Editorial summary. This is our text summary of an article published by gnews-continuous-feedback. Charts, figures, and the author’s full voice are at the original — read it there .
Editorial verdict
Solid practitioner insight. Stone provides credible detail on Netflix's alternative approach to performance management, though the perspective is entirely from Netflix's viewpoint without external validation.
Executive summary
The article examines Netflix's performance management approach as described by CTO Elizabeth Stone on 'The Pragmatic Engineer' podcast. Stone explains that Netflix has eliminated formal performance reviews in favor of continuous feedback, annual 360 processes for goal-setting, and the company's well-known keeper test for retention decisions.
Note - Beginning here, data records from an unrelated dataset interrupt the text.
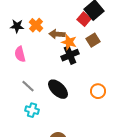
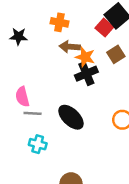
orange cross: (36, 25) -> (59, 22), moved, turned -32
pink semicircle: (20, 54) -> (22, 97), moved
gray line: (28, 86) -> (33, 113), turned -40

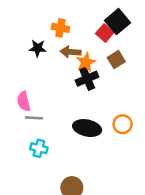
black star: (18, 36) -> (38, 48), moved
orange star: (85, 57) -> (86, 62), turned 30
black ellipse: (71, 117) -> (87, 128), moved, turned -32

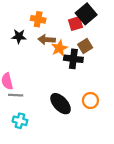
red square: (105, 33) -> (75, 24), turned 32
black cross: (87, 79) -> (73, 59), moved, turned 30
black ellipse: (87, 128) -> (61, 104), turned 35

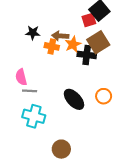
orange cross: (38, 19) -> (52, 46), moved
brown square: (85, 46) -> (98, 42), size x1.5
cyan cross: (20, 121) -> (34, 116), size x1.5

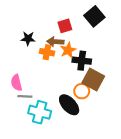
red square: (89, 20) -> (65, 26), moved
brown square: (98, 42) -> (93, 80), moved, turned -30
orange circle: (104, 96) -> (82, 91), moved
cyan cross: (34, 116) -> (40, 112), moved

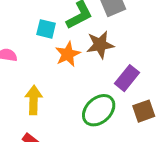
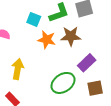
orange star: (68, 54) -> (47, 40), turned 30

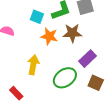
yellow arrow: (18, 69) -> (33, 65), moved
brown square: (95, 88) -> (96, 83), turned 35

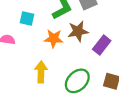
cyan square: (37, 17) -> (27, 19), moved
purple rectangle: (88, 59) -> (102, 45), moved

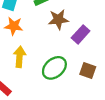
orange star: (54, 39) -> (14, 26), moved

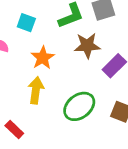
orange star: (14, 26) -> (43, 58), moved, turned 30

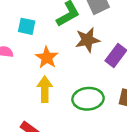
green ellipse: (79, 106) -> (88, 99), turned 40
The keeper test requires managers to determine if they would fight to retain an employee, with recent modifications to make the process less threatening. Stone notes that the test works bidirectionally, with employees also evaluating managers. The company supplements this with compensation and promotion evaluations that have 'performance flavor' but are not structured as formal reviews. Netflix positions this approach as part of maintaining a talent-dense workforce through constant communication and feedback.
Key insights
- 1Netflix has completely eliminated formal performance reviews, replacing them with continuous feedback and situational evaluations
- 2The keeper test operates bidirectionally, with employees also conducting keeper tests on their managers
- 3Netflix's annual 360 process focuses on goal-setting and improvement rather than evaluation
Practical takeaways
- Continuous feedback systems can replace formal reviews if supported by structured annual processes
- Performance evaluation elements can be embedded in compensation and promotion discussions rather than standalone reviews
Frameworks mentioned
360-Degree Review
Netflix's structured feedback process for goal-setting and improvement rather than evaluation
Keeper Test
Netflix's retention evaluation where managers determine if they would fight to keep an employee if they were leaving for a similar role elsewhere
Source & Provenance
gnews-continuous-feedback
Not specified
November 13, 2025
Case Study
United States
Original source metadata is preserved. AI analysis is generated separately.